It is said often that we as humans use only about 10 % of our brain power. The truth is probably in the reverse that the majority of the processes in brain, about 90 %, are unconscious, while we are conscious of approximately 10%. The brain can be compared to today’s computers, which now used parallel computing cores that can process data at the same time to increase computational performance. Similarly handles brain stimuli from our minds in different parallel neuron network which gives a tremendous increased data processing and simultaneous capacity.

The book’s title “The Unconscious Zone” would try to give an understanding of all the unconscious processes that are going on in our brain. In the following Chapters describes many of the things that are going on in our brains there we typically are unaware of its impact on our emotions, behaviors and decisions. In this first chapter gives more general properties of the human brain to be described in order to provide background information regarding basic anatomy, physiology and cognitive properties. If the reader wants to immerse themselves in some of these special topics there are given suggestions to literature in the book’s reference list. The heading of this chapter “the universe of neurons” would point to the importance of the neurons various network whose complexity is comparable with our current knowledge of the universe’s unimaginable size.

Despite that we in our conscious mind as a human experiencing the world as a tridimensional continuous experience (analog), there are many limitations in our senses and in the brain’s processing of the incoming stimuli from our surroundings. Our sense of time can for example be affected partly by the emotional content where a certain dull activity can give a perpetual long boring feeling. While the experience of time in childhood, when the most experience is new, due to a summer holiday can be experienced as an eon of time. But in adult age you think that the vacation in the summer just goes too fast. Purely philosophical one can consider what is meant by time and how the causal event processes together in terms of present, future and past (history).

One who pondered deep in these matters is a church father Augustine of Hippo (years 354-430) who in his classic book “Confessions” (book 11, § 17-41, ref. 1.1) in connection with thoughts about how God created the world, gave his views on how we as humans experience time. Augustine notes like Aristotle: that all know what time is, until they will be asked what time is. Augustine’s indicates that time is related to events in the past (past tense), things that is ongoing (present) and things that are expected to be in the future. Already there notes Augustine an obvious thing, if time is defined by things that will happen, persist for a short period of time and then disappear the time as an ultimate consequence is undefinable. When Augustine asks the question of how far the present is: year, months, one day, one hour, one minute or one second, he comes to the conclusion that the present moment is only the transition between future and past and thus do not have a degree, but only the line in between. He notes that the present time not taking any space and has no extent, then each duration would instantly become past and future yet not exist. The past (past tense) are not existing but survives as the pictures in the memory in the present, while the future on the other side gets his existence of predictions based on phenomena that exist in the present.

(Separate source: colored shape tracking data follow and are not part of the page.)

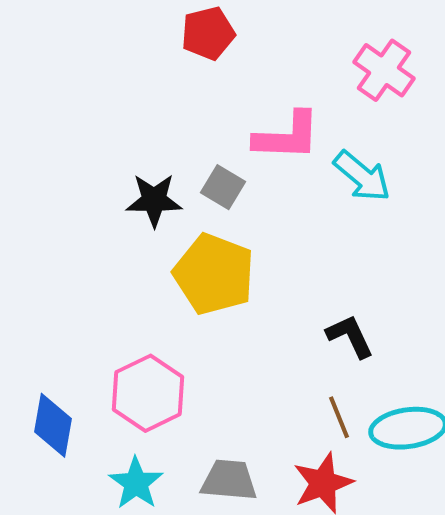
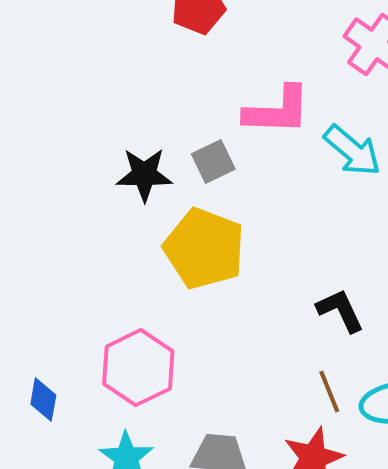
gray square: (223, 187) -> (213, 162), turned 33
blue diamond: (53, 425) -> (43, 400), size x0.7

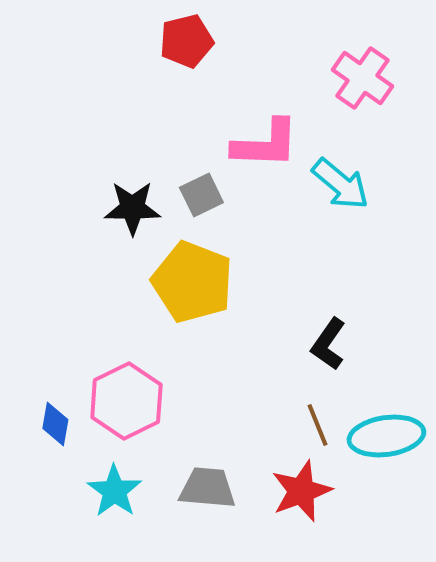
black L-shape: (340, 311) -> (328, 344), turned -120
blue diamond: (43, 400) -> (55, 424), moved

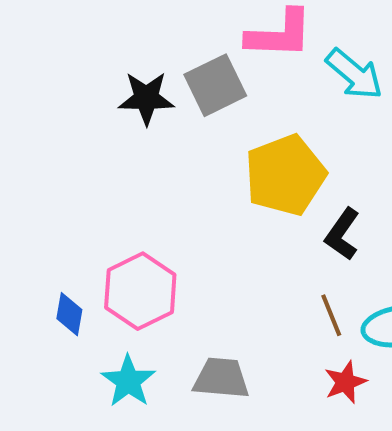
gray square: (201, 195) -> (215, 85), size x1.4
yellow pentagon: (192, 282) -> (285, 175), moved, turned 30
red star: (301, 491) -> (345, 382), moved, size x0.7

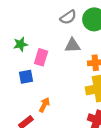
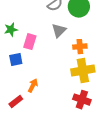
gray triangle: (72, 45) -> (59, 31), turned -42

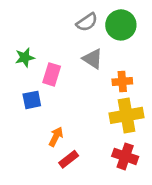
gray triangle: (59, 31) -> (93, 59), turned -42
red rectangle: (16, 102) -> (69, 159), moved

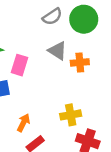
orange cross: (122, 82) -> (80, 62), moved
yellow cross: (127, 115) -> (71, 115), moved, size x0.7

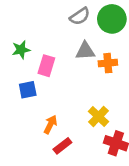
gray triangle: (58, 51) -> (85, 51), turned -36
yellow cross: (71, 115) -> (99, 116), turned -36

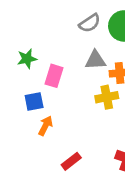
yellow cross: (99, 116) -> (107, 97), moved, turned 35
orange arrow: (50, 124) -> (46, 126), moved

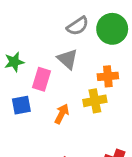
gray triangle: (95, 60) -> (67, 59), moved, turned 45
orange arrow: (46, 126) -> (62, 114), moved

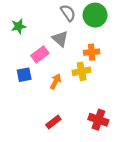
gray semicircle: (78, 26) -> (68, 13), turned -90
green star: (14, 62) -> (19, 26), moved
pink rectangle: (42, 79) -> (40, 54), turned 36

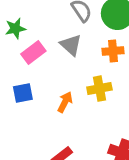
orange cross: (92, 52) -> (113, 51), moved
pink rectangle: (40, 54) -> (33, 53), moved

Despite these contradictions is Augustine’s willing to accept the usual meaning of past, present and future and reason about how to be able to measure the time which passes the moment now. He indicates that it is possible to measure time with inspiration from astronomy to measure time with the movement of heavy bodies like the Sun, where the Sun’s time in a day and a year can define time. When Augustine realizes the undefinable in time concept gives he proposed that it is the soul that would be made up in the eternal present. This issue of time and the experience of the present moment are interesting in the context of how the brain’s perception and consciousness sense our perception of “reality”. Augustine’s exposition on time (present, future and past) is subjective terms that can be linked to the human mental functions like perception (present), anticipation (future) and memory (past).

The nervous system

The brain’s perception of time is shaped by a number of physiological properties of the human body. First a short simplified examination of the human nervous system’s construction. It divides into the central nervous system (CNS, see fig. 1.1) consisting of the large brain (Cerebrum), Cerebellum and spinal cord, which is located in the spine. On the other hand, the peripheral nervous system (PNS) which is made up of all the nerve fibers that run in and out from the brain and spine cord which is associated with, among other things muscles and senses for sight, hearing, touch, smell and taste. The incoming signals from senses goes to the thalamus, which distributes the signals on to the different senses center of the cerebrum (see figure 1.3). Central nervous system takes the sensory signals from the peripheral nervous system and controls, among other things muscles and inner organ with motor output signals to the peripheral nervous system. The brain may through consciousness control e.g. skeletal muscle (somatic nervous system), while many activities in the body is controlled automatically, as for example heart and lungs via the autonomic nervous system.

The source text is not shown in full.